** Task to complete **
Go through the data below and return each line containing the word "muito".

Saved data entries
■ ■ ■

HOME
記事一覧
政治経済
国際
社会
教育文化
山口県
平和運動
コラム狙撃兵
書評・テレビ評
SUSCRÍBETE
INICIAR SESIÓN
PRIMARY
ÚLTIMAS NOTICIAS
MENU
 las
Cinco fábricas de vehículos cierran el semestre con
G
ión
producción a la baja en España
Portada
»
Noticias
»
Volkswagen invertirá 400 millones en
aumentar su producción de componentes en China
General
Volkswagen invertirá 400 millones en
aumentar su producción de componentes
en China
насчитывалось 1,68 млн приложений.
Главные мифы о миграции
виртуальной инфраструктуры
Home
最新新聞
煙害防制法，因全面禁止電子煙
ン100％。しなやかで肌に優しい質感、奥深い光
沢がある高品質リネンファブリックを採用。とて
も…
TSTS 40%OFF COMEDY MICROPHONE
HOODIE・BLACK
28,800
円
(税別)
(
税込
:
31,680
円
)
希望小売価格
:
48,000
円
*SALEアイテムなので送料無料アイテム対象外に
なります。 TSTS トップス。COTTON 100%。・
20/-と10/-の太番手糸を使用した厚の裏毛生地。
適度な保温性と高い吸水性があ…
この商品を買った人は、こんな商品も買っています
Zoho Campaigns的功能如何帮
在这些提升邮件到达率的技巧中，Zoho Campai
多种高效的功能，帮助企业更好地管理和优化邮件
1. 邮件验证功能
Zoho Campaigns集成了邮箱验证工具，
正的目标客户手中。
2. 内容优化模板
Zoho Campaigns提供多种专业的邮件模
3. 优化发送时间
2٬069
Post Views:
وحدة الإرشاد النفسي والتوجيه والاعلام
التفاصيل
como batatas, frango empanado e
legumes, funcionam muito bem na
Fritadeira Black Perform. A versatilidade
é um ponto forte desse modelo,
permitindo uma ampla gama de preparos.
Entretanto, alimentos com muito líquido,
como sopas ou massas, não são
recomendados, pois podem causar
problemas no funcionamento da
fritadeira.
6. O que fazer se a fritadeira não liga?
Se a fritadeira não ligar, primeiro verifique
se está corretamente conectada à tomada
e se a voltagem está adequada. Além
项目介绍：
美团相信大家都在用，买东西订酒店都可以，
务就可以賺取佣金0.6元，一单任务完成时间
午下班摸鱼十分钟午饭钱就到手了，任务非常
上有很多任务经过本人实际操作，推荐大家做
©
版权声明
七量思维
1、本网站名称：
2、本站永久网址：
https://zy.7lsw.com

■ ■ ■

** Exercise response **
legumes, funcionam muito bem na
Entretanto, alimentos com muito líquido,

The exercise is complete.